We are seeking a highly skilled and motivated Tech Lead – Disaster Recovery Specialist to design, implement, and maintain robust disaster recovery (DR) solutions that ensure the resilience, scalability, and reliability of our IT infrastructure and applications. The ideal candidate will be responsible for managing all aspects of disaster recovery, including planning, testing, automation, and continuous improvement in an AWS environment.
Key Responsibilities
Disaster Recovery & Business Continuity
- Develop, implement, and maintain disaster recovery (DR) plans to ensure quick restoration of critical systems and data in case of a disaster.
- Plan, design, document, and test disaster recovery solutions to meet business and technology requirements.
- Conduct regular DR drills and simulations to assess the effectiveness of the recovery strategy and identify areas for improvement.
- Collaborate with stakeholders to identify mission-critical systems and data that require protection under the DR plan.
- Manage backup solutions, ensuring that data is regularly backed up and can be restored efficiently.
Monitoring, Automation & Infrastructure Management
- Implement and manage monitoring, logging, and alerting solutions to maintain system health and performance.
- Automate disaster recovery processes to improve efficiency and reduce manual intervention.
- Maintain and enhance Infrastructure-as-Code (IaC) practices using tools such as Terraform, Ansible, or AWS CloudFormation.
- Manage containerization and orchestration using platforms like Docker and Kubernetes.
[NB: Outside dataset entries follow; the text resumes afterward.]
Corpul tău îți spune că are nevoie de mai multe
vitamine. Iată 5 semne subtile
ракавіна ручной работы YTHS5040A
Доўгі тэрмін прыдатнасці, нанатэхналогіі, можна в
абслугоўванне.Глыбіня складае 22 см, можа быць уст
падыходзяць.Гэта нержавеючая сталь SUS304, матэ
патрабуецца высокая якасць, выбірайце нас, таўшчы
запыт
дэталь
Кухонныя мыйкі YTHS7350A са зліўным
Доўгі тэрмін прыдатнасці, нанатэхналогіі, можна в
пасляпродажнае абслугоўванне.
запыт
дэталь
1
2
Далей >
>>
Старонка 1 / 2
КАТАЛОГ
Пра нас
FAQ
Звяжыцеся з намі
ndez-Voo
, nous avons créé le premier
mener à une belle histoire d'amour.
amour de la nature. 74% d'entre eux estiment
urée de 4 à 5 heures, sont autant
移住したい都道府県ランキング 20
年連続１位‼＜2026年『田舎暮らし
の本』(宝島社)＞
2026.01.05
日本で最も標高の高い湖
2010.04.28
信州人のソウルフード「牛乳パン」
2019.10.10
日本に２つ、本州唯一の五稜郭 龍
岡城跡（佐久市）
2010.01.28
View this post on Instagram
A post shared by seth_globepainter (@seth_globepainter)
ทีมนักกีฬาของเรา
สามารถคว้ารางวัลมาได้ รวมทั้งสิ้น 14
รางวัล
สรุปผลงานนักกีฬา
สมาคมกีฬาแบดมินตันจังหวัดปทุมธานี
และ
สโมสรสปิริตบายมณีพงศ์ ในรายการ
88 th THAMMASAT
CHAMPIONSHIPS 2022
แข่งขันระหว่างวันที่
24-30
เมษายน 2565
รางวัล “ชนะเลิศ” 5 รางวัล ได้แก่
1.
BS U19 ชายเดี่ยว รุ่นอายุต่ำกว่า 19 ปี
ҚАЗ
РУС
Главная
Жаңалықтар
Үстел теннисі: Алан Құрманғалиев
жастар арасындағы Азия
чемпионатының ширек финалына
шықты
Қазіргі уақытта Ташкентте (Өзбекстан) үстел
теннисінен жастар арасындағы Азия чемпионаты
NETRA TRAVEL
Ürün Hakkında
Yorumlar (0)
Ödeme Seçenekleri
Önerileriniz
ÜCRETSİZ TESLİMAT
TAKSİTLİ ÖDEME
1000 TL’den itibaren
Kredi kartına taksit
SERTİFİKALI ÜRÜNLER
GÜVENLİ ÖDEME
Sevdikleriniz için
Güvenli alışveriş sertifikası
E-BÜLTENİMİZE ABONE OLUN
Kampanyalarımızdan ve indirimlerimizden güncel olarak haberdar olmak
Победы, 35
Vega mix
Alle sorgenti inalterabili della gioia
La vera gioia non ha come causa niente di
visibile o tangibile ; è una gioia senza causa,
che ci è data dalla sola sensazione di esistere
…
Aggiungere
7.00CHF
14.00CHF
Continuous Improvement & Collaboration
- Drive continuous improvement initiatives to enhance the efficiency and effectiveness of disaster recovery strategies.
- Work closely with cross-functional teams to align DR solutions with broader DevOps and cloud infrastructure strategies.
- Ensure DR solutions adhere to compliance, security, and best practices within cloud-based environments.
Requirements
Qualifications & Experience
- Bachelor's degree in Computer Science, Information Technology, or a related field (or equivalent experience).
- 7+ years of experience in AWS infrastructure, with a focus on disaster recovery and business continuity.
- Strong understanding of DevOps principles, including continuous delivery, deployment, and improvement.
- Hands-on experience with DevOps platform tooling such as Git-based repositories, Jenkins, Docker, and Kubernetes.
- Expertise in Infrastructure-as-Code (IaC) tools such as Terraform, Ansible, or AWS CloudFormation.
- Proven ability to design, implement, and test DR solutions in a cloud environment (AWS preferred).